This kind of room is characterized by a 1394 W heat load, without taking into account loads due to occupation. In Figure 7, the various configurations and their heat loads are summarized.
Calculation results give an average heat load value equal to 2.4 kW for each room. For the latent load calculation, persons and activities were considered. The total required cooling power was calculated as 3600 kW.

4. The Integrated System Configuration

The integrated system has been designed considering internal and external thermo-hygrometric parameters and the whole heat loads of the building. It is planned to consider two sections for the plant. The first one is dedicated to the air treatment of common areas. The second one, divided into five modules, delivers primary air for guests’ rooms (heat loads partially supported by fan-coil units).

4.1. Airflow

The outside air ratio for common areas was calculated referring to indications of the Italian national standard UNI 10339 “Air conditioning systems for thermal comfort in buildings—Generalities, classification, and requirements” (informative Appendix). Its reference values were taken into account also for guest rooms, assuming two guests in each room and an outside airflow of 11 L/(second person).
In Table 1, values for the considered hotel are reported.
For the bar/breakfast room, the occupancy index was calculated as an average between the two indexes characterizing these two intended uses. The two restaurants are intended available also for external guests. Aisle occupancy index was calculated on the basis of rooms’ design occupancy.
Finally, the total fresh airflow rate results equal to 180,000 m3/h.

4.2. Design Parameters

Referring to the Abu Dhabi climatic data, the highest enthalpy value is reached in August, 88.9 kJ/kg, at a temperature of 34.9 °C and at RH of 59% (Figure 8).
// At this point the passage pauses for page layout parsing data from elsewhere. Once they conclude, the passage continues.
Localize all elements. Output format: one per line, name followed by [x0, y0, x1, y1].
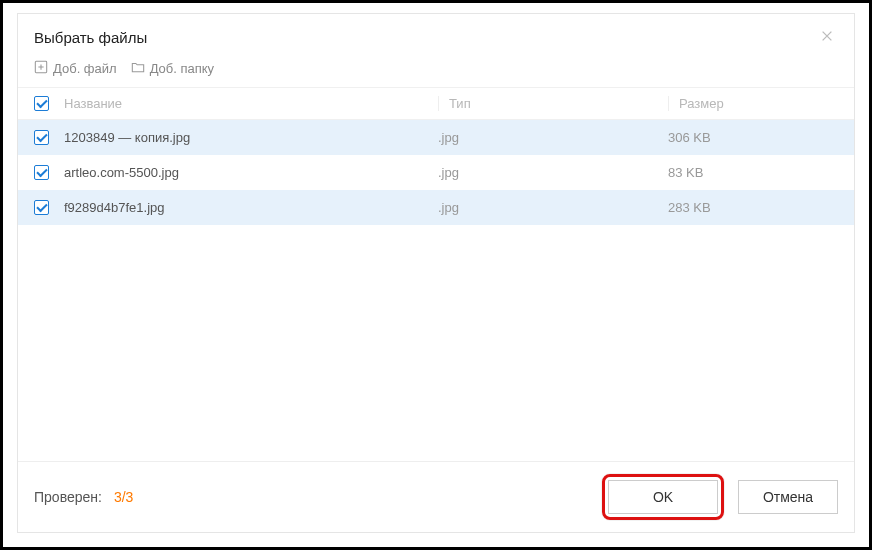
file-name: f9289d4b7fe1.jpg — [64, 200, 438, 215]
file-size: 306 KB — [668, 130, 838, 145]
ok-button[interactable]: OK — [608, 480, 718, 514]
window-frame: Выбрать файлы Доб. файл Доб. папку — [0, 0, 872, 550]
checked-label: Проверен: — [34, 489, 102, 505]
cancel-button[interactable]: Отмена — [738, 480, 838, 514]
folder-icon — [131, 60, 145, 77]
row-checkbox[interactable] — [34, 165, 49, 180]
titlebar: Выбрать файлы — [18, 14, 854, 58]
ok-highlight-ring: OK — [602, 474, 724, 520]
add-file-button[interactable]: Доб. файл — [34, 60, 117, 77]
table-row[interactable]: artleo.com-5500.jpg .jpg 83 KB — [18, 155, 854, 190]
column-type-header[interactable]: Тип — [438, 96, 668, 111]
add-folder-label: Доб. папку — [150, 61, 215, 76]
add-folder-button[interactable]: Доб. папку — [131, 60, 215, 77]
table-row[interactable]: f9289d4b7fe1.jpg .jpg 283 KB — [18, 190, 854, 225]
checked-count: 3/3 — [114, 489, 133, 505]
file-name: artleo.com-5500.jpg — [64, 165, 438, 180]
footer: Проверен: 3/3 OK Отмена — [18, 461, 854, 532]
row-checkbox[interactable] — [34, 130, 49, 145]
row-checkbox[interactable] — [34, 200, 49, 215]
select-all-checkbox[interactable] — [34, 96, 49, 111]
file-type: .jpg — [438, 165, 668, 180]
file-size: 283 KB — [668, 200, 838, 215]
file-list: 1203849 — копия.jpg .jpg 306 KB artleo.c… — [18, 120, 854, 461]
file-name: 1203849 — копия.jpg — [64, 130, 438, 145]
file-select-dialog: Выбрать файлы Доб. файл Доб. папку — [17, 13, 855, 533]
toolbar: Доб. файл Доб. папку — [18, 58, 854, 87]
file-size: 83 KB — [668, 165, 838, 180]
column-name-header[interactable]: Название — [64, 96, 438, 111]
file-type: .jpg — [438, 130, 668, 145]
add-file-icon — [34, 60, 48, 77]
dialog-title: Выбрать файлы — [34, 29, 147, 46]
table-row[interactable]: 1203849 — копия.jpg .jpg 306 KB — [18, 120, 854, 155]
column-size-header[interactable]: Размер — [668, 96, 838, 111]
close-icon[interactable] — [816, 26, 838, 48]
file-type: .jpg — [438, 200, 668, 215]
add-file-label: Доб. файл — [53, 61, 117, 76]
table-header: Название Тип Размер — [18, 87, 854, 120]
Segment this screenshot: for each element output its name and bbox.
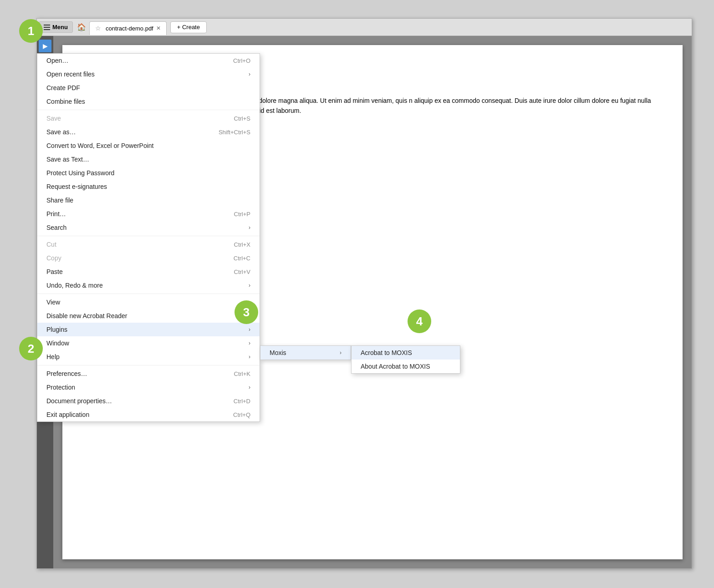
select-tool[interactable]: ▶: [39, 40, 51, 52]
menu-item-save-as-label: Save as…: [46, 128, 76, 136]
menu-item-protection[interactable]: Protection ›: [37, 380, 260, 394]
content-area: ▶ ✏ ✒ A ✦ Vertrag Lorem ipsum dolor sit …: [37, 36, 692, 568]
menu-item-help-arrow: ›: [249, 354, 250, 360]
menu-item-plugins[interactable]: Plugins ›: [37, 323, 260, 336]
menu-item-save-as-shortcut: Shift+Ctrl+S: [219, 129, 250, 136]
home-button[interactable]: 🏠: [75, 21, 88, 33]
tab-close-button[interactable]: ✕: [156, 25, 161, 31]
menu-item-copy: Copy Ctrl+C: [37, 251, 260, 265]
menu-item-preferences[interactable]: Preferences… Ctrl+K: [37, 367, 260, 380]
menu-icon: [44, 25, 50, 30]
badge-1: 1: [19, 19, 43, 43]
menu-item-plugins-arrow: ›: [249, 326, 250, 333]
menu-item-window-label: Window: [46, 340, 69, 347]
menu-item-window[interactable]: Window ›: [37, 336, 260, 350]
moxis-submenu-about[interactable]: About Acrobat to MOXIS: [352, 360, 460, 373]
plugins-submenu-moxis[interactable]: Moxis ›: [260, 346, 351, 360]
menu-item-create-pdf[interactable]: Create PDF: [37, 81, 260, 95]
badge-3: 3: [235, 300, 258, 324]
menu-item-save-text[interactable]: Save as Text…: [37, 152, 260, 166]
menu-item-open-recent-label: Open recent files: [46, 71, 95, 78]
menu-item-protect[interactable]: Protect Using Password: [37, 166, 260, 180]
menu-item-protection-arrow: ›: [249, 384, 250, 390]
menu-item-convert[interactable]: Convert to Word, Excel or PowerPoint: [37, 139, 260, 152]
menu-item-copy-label: Copy: [46, 254, 61, 262]
menu-item-window-arrow: ›: [249, 340, 250, 346]
menu-item-print-label: Print…: [46, 210, 66, 218]
menu-item-combine[interactable]: Combine files: [37, 95, 260, 108]
menu-item-undo-label: Undo, Redo & more: [46, 282, 103, 289]
main-menu: Open… Ctrl+O Open recent files › Create …: [37, 53, 260, 422]
app-window: Menu 🏠 ☆ contract-demo.pdf ✕ + Create ▶ …: [36, 18, 692, 569]
menu-item-doc-props[interactable]: Document properties… Ctrl+D: [37, 394, 260, 408]
menu-item-search-arrow: ›: [249, 224, 250, 231]
separator-2: [37, 236, 260, 236]
menu-item-doc-props-label: Document properties…: [46, 397, 112, 405]
menu-item-cut: Cut Ctrl+X: [37, 238, 260, 251]
menu-item-exit[interactable]: Exit application Ctrl+Q: [37, 408, 260, 421]
menu-item-preferences-label: Preferences…: [46, 370, 87, 377]
menu-item-open[interactable]: Open… Ctrl+O: [37, 54, 260, 67]
menu-item-help-label: Help: [46, 353, 60, 360]
menu-item-paste[interactable]: Paste Ctrl+V: [37, 265, 260, 279]
menu-item-share[interactable]: Share file: [37, 193, 260, 207]
menu-item-esig[interactable]: Request e-signatures: [37, 180, 260, 193]
menu-item-copy-shortcut: Ctrl+C: [234, 255, 250, 262]
menu-item-view[interactable]: View ›: [37, 295, 260, 309]
menu-item-view-label: View: [46, 299, 60, 306]
menu-item-exit-shortcut: Ctrl+Q: [233, 411, 250, 418]
menu-item-paste-label: Paste: [46, 268, 63, 275]
menu-item-print[interactable]: Print… Ctrl+P: [37, 207, 260, 221]
menu-item-convert-label: Convert to Word, Excel or PowerPoint: [46, 142, 154, 149]
menu-item-protect-label: Protect Using Password: [46, 169, 114, 177]
badge-4: 4: [408, 309, 431, 333]
plugins-submenu-moxis-label: Moxis: [270, 349, 286, 356]
menu-item-open-label: Open…: [46, 57, 68, 64]
plugins-submenu-moxis-arrow: ›: [340, 350, 342, 356]
badge-2: 2: [19, 337, 43, 360]
menu-item-save-as[interactable]: Save as… Shift+Ctrl+S: [37, 125, 260, 139]
plugins-submenu: Moxis ›: [260, 345, 351, 360]
menu-item-exit-label: Exit application: [46, 411, 89, 418]
moxis-submenu-acrobat[interactable]: Acrobat to MOXIS: [352, 346, 460, 360]
separator-4: [37, 365, 260, 365]
tab-title: contract-demo.pdf: [106, 25, 153, 32]
menu-item-create-pdf-label: Create PDF: [46, 84, 80, 91]
tab-bar: Menu 🏠 ☆ contract-demo.pdf ✕ + Create: [37, 19, 692, 36]
menu-item-undo-arrow: ›: [249, 282, 250, 289]
menu-item-save-shortcut: Ctrl+S: [234, 115, 250, 122]
moxis-submenu-acrobat-label: Acrobat to MOXIS: [361, 349, 412, 356]
separator-1: [37, 110, 260, 110]
menu-item-cut-label: Cut: [46, 241, 56, 248]
menu-item-open-shortcut: Ctrl+O: [233, 57, 250, 64]
menu-item-save: Save Ctrl+S: [37, 112, 260, 125]
menu-item-search[interactable]: Search ›: [37, 221, 260, 234]
menu-button[interactable]: Menu: [39, 21, 73, 33]
menu-item-plugins-label: Plugins: [46, 326, 67, 333]
menu-label: Menu: [52, 24, 68, 30]
moxis-submenu-about-label: About Acrobat to MOXIS: [361, 363, 430, 370]
separator-3: [37, 294, 260, 294]
menu-item-combine-label: Combine files: [46, 98, 85, 105]
menu-item-save-label: Save: [46, 115, 61, 122]
menu-item-disable-acrobat[interactable]: Disable new Acrobat Reader: [37, 309, 260, 323]
menu-item-search-label: Search: [46, 224, 66, 231]
menu-item-print-shortcut: Ctrl+P: [234, 211, 250, 218]
menu-item-open-recent-arrow: ›: [249, 71, 250, 77]
menu-item-disable-acrobat-label: Disable new Acrobat Reader: [46, 312, 127, 319]
menu-item-paste-shortcut: Ctrl+V: [234, 269, 250, 275]
menu-item-save-text-label: Save as Text…: [46, 156, 89, 163]
menu-item-doc-props-shortcut: Ctrl+D: [234, 398, 250, 405]
create-label: + Create: [177, 24, 200, 30]
menu-item-cut-shortcut: Ctrl+X: [234, 241, 250, 248]
star-icon: ☆: [95, 25, 101, 32]
menu-item-esig-label: Request e-signatures: [46, 183, 107, 190]
menu-item-preferences-shortcut: Ctrl+K: [234, 370, 250, 377]
create-button[interactable]: + Create: [170, 21, 207, 33]
menu-item-protection-label: Protection: [46, 384, 75, 391]
file-tab[interactable]: ☆ contract-demo.pdf ✕: [89, 21, 167, 35]
menu-item-undo[interactable]: Undo, Redo & more ›: [37, 279, 260, 292]
menu-item-open-recent[interactable]: Open recent files ›: [37, 67, 260, 81]
menu-item-help[interactable]: Help ›: [37, 350, 260, 364]
moxis-submenu: Acrobat to MOXIS About Acrobat to MOXIS: [351, 345, 460, 374]
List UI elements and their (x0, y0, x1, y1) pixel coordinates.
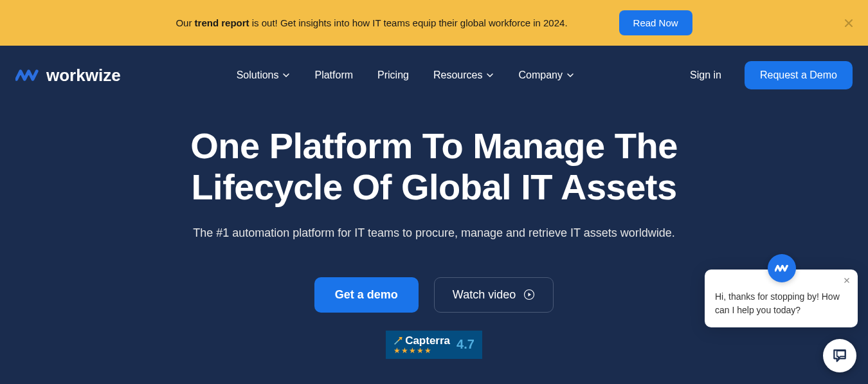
get-demo-button[interactable]: Get a demo (314, 277, 419, 313)
chevron-down-icon (282, 71, 290, 79)
logo-text: workwize (46, 66, 121, 86)
chat-close-button[interactable] (842, 276, 851, 288)
nav-pricing[interactable]: Pricing (377, 69, 409, 81)
watch-video-button[interactable]: Watch video (434, 277, 554, 313)
banner-text: Our trend report is out! Get insights in… (176, 17, 567, 28)
nav-solutions[interactable]: Solutions (237, 69, 291, 81)
main-nav: Solutions Platform Pricing Resources Com… (237, 69, 574, 81)
read-now-button[interactable]: Read Now (619, 10, 692, 35)
chevron-down-icon (486, 71, 494, 79)
header-right: Sign in Request a Demo (690, 61, 853, 89)
capterra-rating: 4.7 (457, 337, 475, 352)
logo[interactable]: workwize (15, 66, 121, 86)
site-header: workwize Solutions Platform Pricing Reso… (0, 46, 868, 105)
nav-platform[interactable]: Platform (314, 69, 353, 81)
close-icon (842, 276, 851, 285)
signin-link[interactable]: Sign in (690, 69, 721, 81)
close-icon (842, 17, 855, 30)
play-icon (523, 289, 535, 300)
hero-title: One Platform To Manage The Lifecycle Of … (64, 125, 804, 208)
chat-message: Hi, thanks for stopping by! How can I he… (715, 290, 847, 317)
workwize-logo-icon (15, 66, 40, 84)
capterra-name: Capterra (405, 334, 450, 347)
hero-buttons: Get a demo Watch video (64, 277, 804, 313)
announcement-banner: Our trend report is out! Get insights in… (0, 0, 868, 46)
banner-close-button[interactable] (842, 17, 855, 30)
nav-company[interactable]: Company (518, 69, 574, 81)
request-demo-button[interactable]: Request a Demo (745, 61, 853, 89)
chat-avatar (768, 254, 796, 282)
capterra-stars: ★★★★★ (393, 346, 432, 355)
nav-resources[interactable]: Resources (433, 69, 494, 81)
chevron-down-icon (566, 71, 574, 79)
capterra-badge[interactable]: Capterra ★★★★★ 4.7 (386, 331, 482, 359)
chat-icon (831, 347, 848, 364)
capterra-arrow-icon (393, 336, 402, 345)
chat-popup: Hi, thanks for stopping by! How can I he… (705, 270, 858, 327)
hero-subtitle: The #1 automation platform for IT teams … (64, 226, 804, 240)
capterra-badge-wrap: Capterra ★★★★★ 4.7 (64, 331, 804, 359)
chat-launcher-button[interactable] (823, 339, 856, 372)
workwize-logo-icon (775, 263, 789, 273)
The highest hygrometric degree, 21.14 g/kg, was calculated corresponding to a temperature of 34.9 °C and to a RH of 63% (in August, but an hour later than the enthalpy).
The design conditions for the integrated system were considered the following: enthalpy 90 kJ/kg, hygrometric degree 21.40 g/kg, corresponding to an external temperature of 35 °C and an RH of 60%.
Another important design parameter, for the integrated system, is the minimum saturation temperature allowed for water extraction. In the case of a machine, which produces water by means of a cooling cycle, such a limit is defined not only by the energy consumption, but also by the employed technology. In the current design, air cooling is performed by means of a water–air heat exchanger, not only to avoid R134a contamination of the air, but also to avoid the possible condensate contamination which can occur in case of pipes breaking. Oil is a dangerous substance as a very little quantity of it can immediately clog active carbon, reverse osmosis, and other kinds of membranes, which have to be parts of the water treatment unit, as will be described in the following Section 4.6 Water Treatment Unit.
It was decided that only a few percentage points of (alimentary) ethylene glycol needed to be added to the cool water, in order to avoid lack of performance of the coil and also any kind of contamination of the produced water in case of pipes breaking. In these conditions, the minimum dew point temperature of the cooled air, achievable without problems of freezing, is 4 °C with a hygrometric degree of 5 g/kg. Such a threshold cannot be lowered without increasing the glycol content in water or considering a defrost circuit. This threshold is also energy effective. In the following graph, Figure 9, the difference of specific enthalpy required to extract a gram of water from air is represented as function of the hygrometric degree, on the saturation curve, calculated in a range of dew point from 15 °C to −8 °C. The more the slope of the curve is marked, the more energy is required to extract the same quantity of water from air. It is evident that going to a hygrometric degree lower than 5 g/kg is very energy expensive.

4.3. Cooling Units

Different airflow amounts, for different environmental conditions, were analyzed in order to maximize the ratio between the achievable condensate quantity and the energy needed to obtain the liquid water. For the minimum dew point allowed of 4 °C, corresponding to a design limit of the hygrometric degree of 5 g/kgdry air, the optimal air flow of 30,000 m3/h was found.
We considered the study of a single HVAC module and the use of an appropriate number of modules for a more useful generalization of the results for other applications. Each module is dedicated to the treatment of 30,000 m3/h of air: the calculated cooling loads lead to a corresponding power of 600 kW (200 kW delivered by a heat recovery system and the rest supplied by the chiller unit, as shown below).
The total required cooling power calculated for common areas and private rooms is equal to 3600 kW and therefore the hotel will be provided with six modules of the same size. The aim was to cover a considerable quantity of water demand and the air conditioning needs of the hotel simultaneously. Another aim was also to employ a middle size module, easy to transport and to use in other different situations.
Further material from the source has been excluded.